First, I hope that you can remember that grief is a natural process. Everyone who lives long enough to really experience the cycles of our lives will experience grief at some point.

Secondly, grief, like chronic illness, can be an on-going, continually-shifting process in which different people experience different emotions. Don’t be surprised if the grief you are feeling seems different from what your spouse is experiencing. And, don’t be surprised if it waxes and wanes. At first, there may be no way to know the full impact or implications of your child’s illness. Sometimes, each new season, or stage of your child’s development will bring new challenges and realizations about what you are facing (for example, those food-filled holidays just keep rolling at us). Without knowing all of the implications of your child’s diagnosis, how can grief happen all at once?

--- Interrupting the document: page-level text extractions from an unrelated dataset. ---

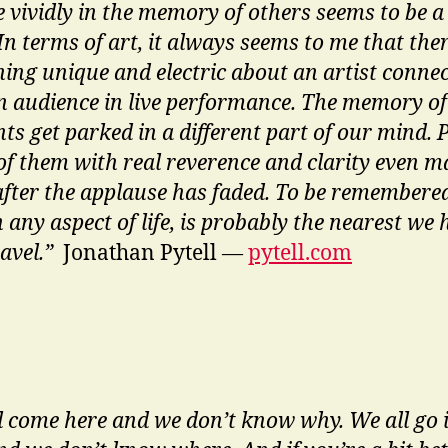
ve vividly in the memory of others seems to be a
In terms of art, it always seems to me that ther
ing unique and electric about an artist conne
n audience in live performance. The memory of
s get parked in a different part of our mind. 
of them with real reverence and clarity even 
after the applause has faded. To be remembered
n any aspect of life, is probably the nearest we 
ravel.”
Jonathan Pytell —
pytell.com
l come here and we don’t know why. We all go 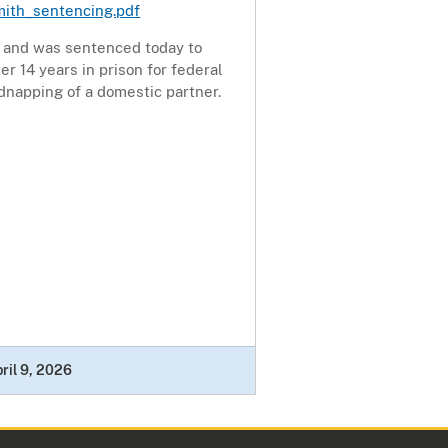
mith_sentencing.pdf
y and was sentenced today to
er 14 years in prison for federal
dnapping of a domestic partner.
ril 9, 2026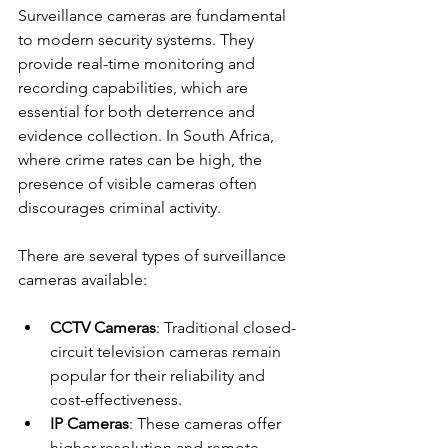
Surveillance cameras are fundamental 
to modern security systems. They 
provide real-time monitoring and 
recording capabilities, which are 
essential for both deterrence and 
evidence collection. In South Africa, 
where crime rates can be high, the 
presence of visible cameras often 
discourages criminal activity.
There are several types of surveillance 
cameras available:
CCTV Cameras
: Traditional closed-
circuit television cameras remain 
popular for their reliability and 
cost-effectiveness.
IP Cameras
: These cameras offer 
higher resolution and remote 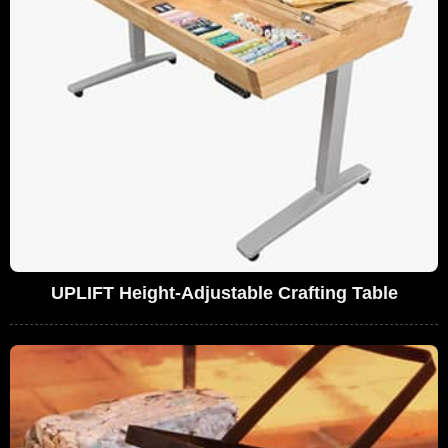
UPLIFT Height-Adjustable Crafting Table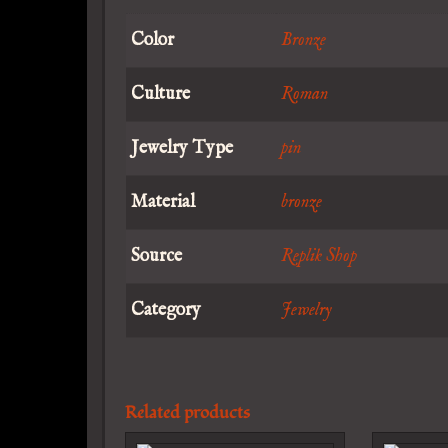
Color
Bronze
Culture
Roman
Jewelry Type
pin
Material
bronze
Source
Replik Shop
Category
Jewelry
Related products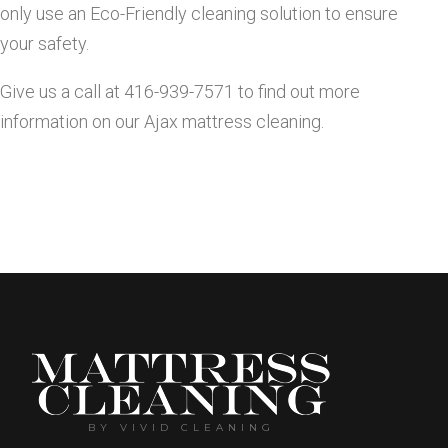
only use an Eco-Friendly cleaning solution to ensure
C
your safety.
l
Give us a call at 416-939-7571 to find out more
information on our Ajax mattress cleaning.
e
a
n
i
n
BY VIVID CLEANING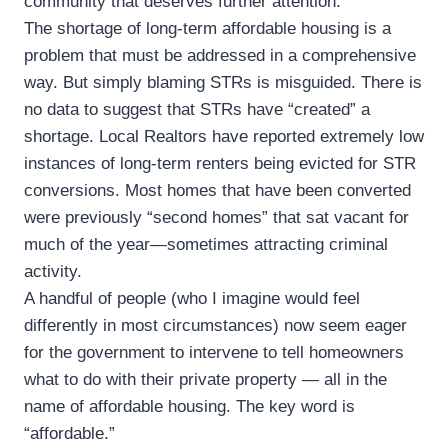
community that deserves further attention.
The shortage of long-term affordable housing is a
problem that must be addressed in a comprehensive
way. But simply blaming STRs is misguided. There is
no data to suggest that STRs have “created” a
shortage. Local Realtors have reported extremely low
instances of long-term renters being evicted for STR
conversions. Most homes that have been converted
were previously “second homes” that sat vacant for
much of the year—sometimes attracting criminal
activity.
A handful of people (who I imagine would feel
differently in most circumstances) now seem eager
for the government to intervene to tell homeowners
what to do with their private property — all in the
name of affordable housing. The key word is
“affordable.”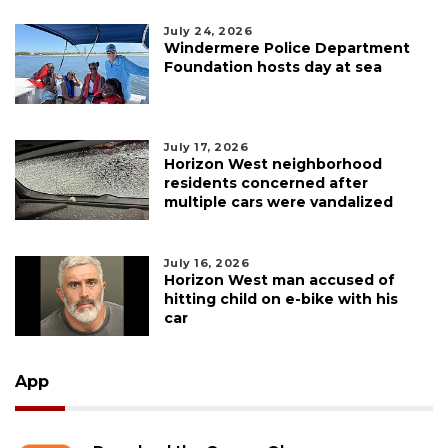
July 24, 2026
Windermere Police Department
Foundation hosts day at sea
July 17, 2026
Horizon West neighborhood
residents concerned after
multiple cars were vandalized
July 16, 2026
Horizon West man accused of
hitting child on e-bike with his
car
App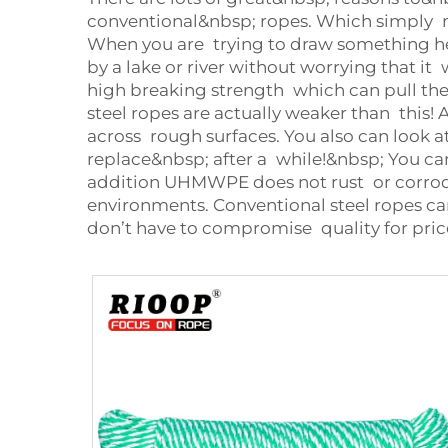
conventional&nbsp; ropes. Which simply m
When you are trying to draw something heav
by a lake or river without worrying that i
high breaking strength which can pull the 
steel ropes are actually weaker than this!
across rough surfaces. You also can look 
replace&nbsp; after a while!&nbsp; You 
addition UHMWPE does not rust or corrode.
environments. Conventional steel ropes c
don’t have to compromise quality for pric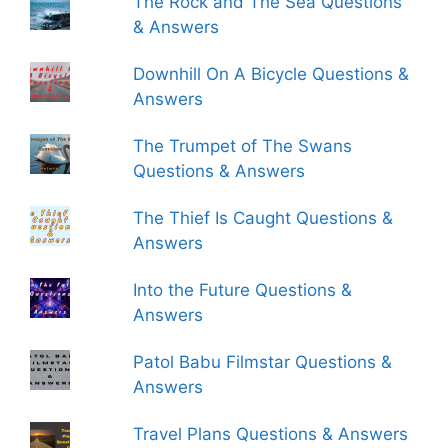
The Rock and The Sea Questions
& Answers
Downhill On A Bicycle Questions &
Answers
The Trumpet of The Swans
Questions & Answers
The Thief Is Caught Questions &
Answers
Into the Future Questions &
Answers
Patol Babu Filmstar Questions &
Answers
Travel Plans Questions & Answers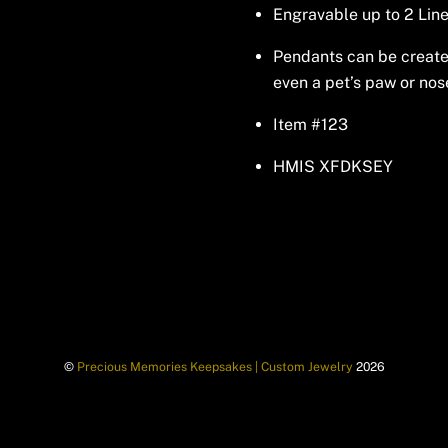
Engravable up to 2 Line
Pendants can be created 
even a pet’s paw or nos
Item #123
HMIS XFDKSEY
©
Precious Memories Keepsakes | Custom Jewelry
2026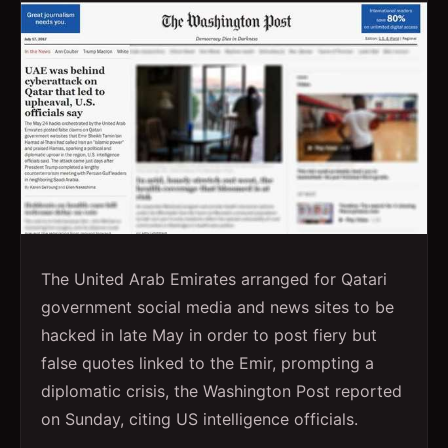
The United Arab Emirates arranged for Qatari
government social media and news sites to be
hacked in late May in order to post fiery but
false quotes linked to the Emir, prompting a
diplomatic crisis, the Washington Post reported
on Sunday, citing US intelligence officials.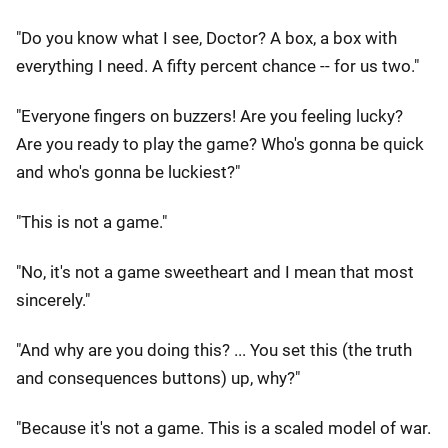
"Do you know what I see, Doctor? A box, a box with
everything I need. A fifty percent chance -- for us two."
"Everyone fingers on buzzers! Are you feeling lucky?
Are you ready to play the game? Who's gonna be quick
and who's gonna be luckiest?"
"This is not a game."
"No, it's not a game sweetheart and I mean that most
sincerely."
"And why are you doing this? ... You set this (the truth
and consequences buttons) up, why?"
"Because it's not a game. This is a scaled model of war.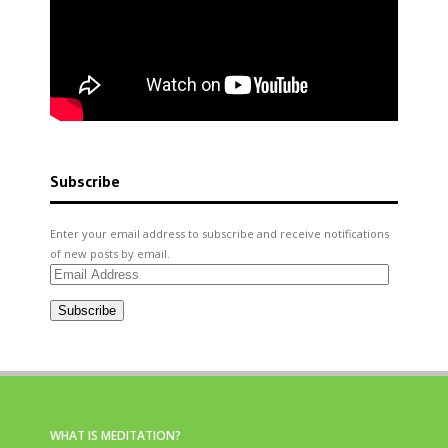
Subscribe
Enter your email address to subscribe and receive notifications
of new posts by email.
Email
Address
Subscribe
WHAT IS MEDITATION?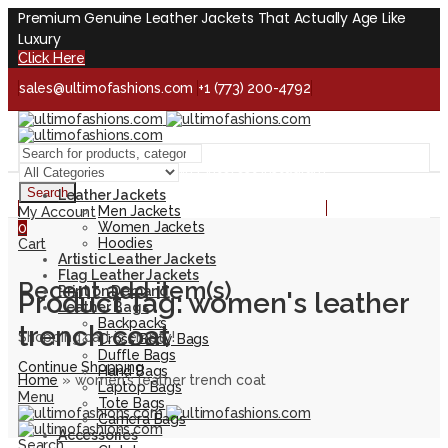
Premium Genuine Leather Jackets That Actually Age Like
Luxury
Click Here
sales@ultimofashions.com
+1 (773) 200-4792
Handcrafted - Real Leather - Built for Lifetime
Facebook
Twitter
LinkedIn
Pinterest
Instagram
Search
Leather Jackets
Handcrafted - Real Leather - Built for Lifetime
Men Jackets
My Account
Women Jackets
0
Hoodies
Cart
Artistic Leather Jackets
Flag Leather Jackets
Recent add item(s)
Print on Demand
Product Tag: women's leather
Leather Bags
Backpacks
trench coat
Shopping cart is empty!
Cross Body Bags
Duffle Bags
Continue Shopping
Hand Bags
Home
»
women's leather trench coat
Laptop Bags
Menu
Tote Bags
Camera Bags
Accessories
Search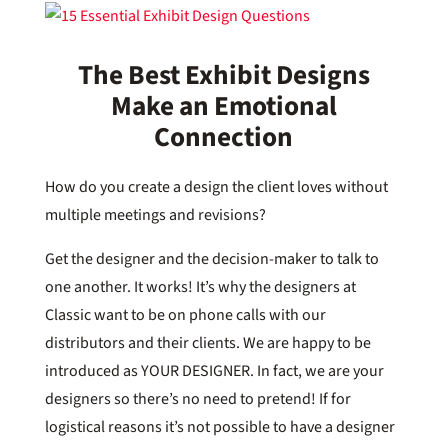
The Best Exhibit Designs
Make an Emotional
Connection
How do you create a design the client loves without
multiple meetings and revisions?
Get the designer and the decision-maker to talk to
one another. It works! It’s why the designers at
Classic want to be on phone calls with our
distributors and their clients. We are happy to be
introduced as YOUR DESIGNER. In fact, we are your
designers so there’s no need to pretend! If for
logistical reasons it’s not possible to have a designer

Thirdly, sharing and support can help. You’ll find that there are some folks who can relate to what you are feeling better than others. Seek them out. You may start with a reflux support group, or someone in your circle of friends who has cared for someone with a chronic illness. I have found that sharing the insanity of the situation with others who can relate makes me feel much more sane.

With experience in your caregiving role I hope you will tend to dwell less and less on the implications of your child’s illness, and focus more and more on the good times. Of course, all of this will follow your recognition of the need to grieve, as well as a redefinition of the “normal” you had in mind for your family.

A friend of mine who has experienced a major loss said this about grief: “You can’t be afraid of your emotions. In fact, you have to let the sadness come out, so the good feelings can come back in.”